#### Task
Pick every line out of the entries below that holds the string "boxes", and report them.

─── Data to use

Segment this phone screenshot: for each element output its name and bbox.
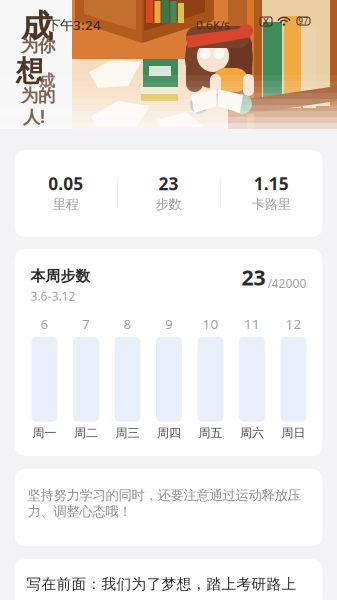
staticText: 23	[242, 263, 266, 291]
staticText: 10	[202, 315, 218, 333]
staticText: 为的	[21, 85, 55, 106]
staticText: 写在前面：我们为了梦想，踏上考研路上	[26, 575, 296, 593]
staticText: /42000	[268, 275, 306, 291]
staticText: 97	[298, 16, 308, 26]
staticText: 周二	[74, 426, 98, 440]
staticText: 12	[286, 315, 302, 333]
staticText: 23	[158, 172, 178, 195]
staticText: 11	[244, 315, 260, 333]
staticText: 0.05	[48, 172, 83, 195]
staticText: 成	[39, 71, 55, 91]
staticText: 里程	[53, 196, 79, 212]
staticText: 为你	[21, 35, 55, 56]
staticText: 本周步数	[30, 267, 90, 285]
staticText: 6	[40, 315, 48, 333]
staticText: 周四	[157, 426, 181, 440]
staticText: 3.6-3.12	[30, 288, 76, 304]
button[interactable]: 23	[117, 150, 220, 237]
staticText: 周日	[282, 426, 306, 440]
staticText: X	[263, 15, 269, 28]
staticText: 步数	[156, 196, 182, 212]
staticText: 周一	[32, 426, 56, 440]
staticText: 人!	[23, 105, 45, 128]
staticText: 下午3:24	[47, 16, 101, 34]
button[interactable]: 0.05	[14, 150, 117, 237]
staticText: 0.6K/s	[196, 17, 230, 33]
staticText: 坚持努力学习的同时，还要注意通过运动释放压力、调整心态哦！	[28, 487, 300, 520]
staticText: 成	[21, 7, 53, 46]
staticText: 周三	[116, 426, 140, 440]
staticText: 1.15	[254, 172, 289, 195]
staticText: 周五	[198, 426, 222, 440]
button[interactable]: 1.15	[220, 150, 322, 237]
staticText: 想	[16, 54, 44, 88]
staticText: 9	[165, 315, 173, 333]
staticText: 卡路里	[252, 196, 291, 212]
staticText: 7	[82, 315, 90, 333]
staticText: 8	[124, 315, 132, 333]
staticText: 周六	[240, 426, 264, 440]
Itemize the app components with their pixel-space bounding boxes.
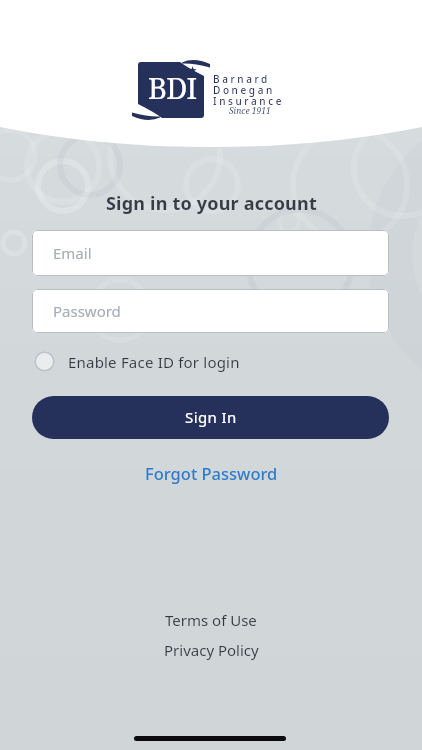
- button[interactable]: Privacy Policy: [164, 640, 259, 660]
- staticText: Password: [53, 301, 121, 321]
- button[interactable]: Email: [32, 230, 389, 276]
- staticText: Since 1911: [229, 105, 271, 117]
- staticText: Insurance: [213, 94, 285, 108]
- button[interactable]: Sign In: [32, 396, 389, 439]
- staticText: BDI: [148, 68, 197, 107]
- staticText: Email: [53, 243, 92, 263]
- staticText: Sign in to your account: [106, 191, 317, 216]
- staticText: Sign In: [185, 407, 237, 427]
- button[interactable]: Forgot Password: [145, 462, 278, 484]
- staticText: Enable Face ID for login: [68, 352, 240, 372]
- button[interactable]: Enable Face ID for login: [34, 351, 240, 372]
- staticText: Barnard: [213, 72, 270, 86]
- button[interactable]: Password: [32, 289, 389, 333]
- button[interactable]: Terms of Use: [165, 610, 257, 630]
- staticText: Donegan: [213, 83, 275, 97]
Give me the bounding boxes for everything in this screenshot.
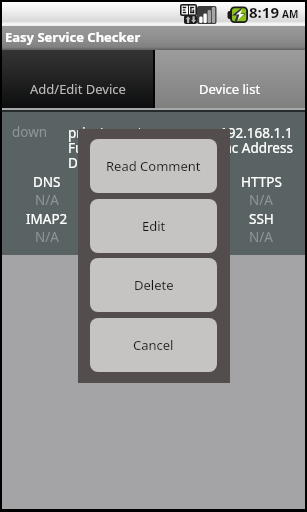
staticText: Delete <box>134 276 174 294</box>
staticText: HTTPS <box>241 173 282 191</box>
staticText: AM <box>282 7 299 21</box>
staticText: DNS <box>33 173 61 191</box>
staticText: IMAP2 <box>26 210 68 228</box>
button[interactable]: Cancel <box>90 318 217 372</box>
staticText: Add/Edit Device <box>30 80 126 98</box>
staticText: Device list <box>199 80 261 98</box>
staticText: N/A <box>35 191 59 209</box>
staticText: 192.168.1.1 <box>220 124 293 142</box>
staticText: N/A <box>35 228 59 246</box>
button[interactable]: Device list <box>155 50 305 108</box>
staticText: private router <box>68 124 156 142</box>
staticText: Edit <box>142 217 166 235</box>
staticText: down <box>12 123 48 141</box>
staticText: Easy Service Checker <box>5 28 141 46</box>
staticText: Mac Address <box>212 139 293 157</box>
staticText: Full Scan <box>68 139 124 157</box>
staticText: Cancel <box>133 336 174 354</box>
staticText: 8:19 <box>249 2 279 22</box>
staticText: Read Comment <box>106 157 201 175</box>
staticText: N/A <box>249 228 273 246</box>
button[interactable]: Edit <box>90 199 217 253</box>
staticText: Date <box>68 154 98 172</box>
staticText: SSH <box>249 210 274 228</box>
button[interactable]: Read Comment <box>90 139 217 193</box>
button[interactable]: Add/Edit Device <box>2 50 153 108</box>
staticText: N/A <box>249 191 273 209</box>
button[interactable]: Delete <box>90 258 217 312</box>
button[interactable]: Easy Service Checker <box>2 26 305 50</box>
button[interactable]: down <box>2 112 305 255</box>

──────

#### Task solution
Itemize the app components with their pixel-space bounding boxes.
Give me the bounding boxes for everything in this screenshot.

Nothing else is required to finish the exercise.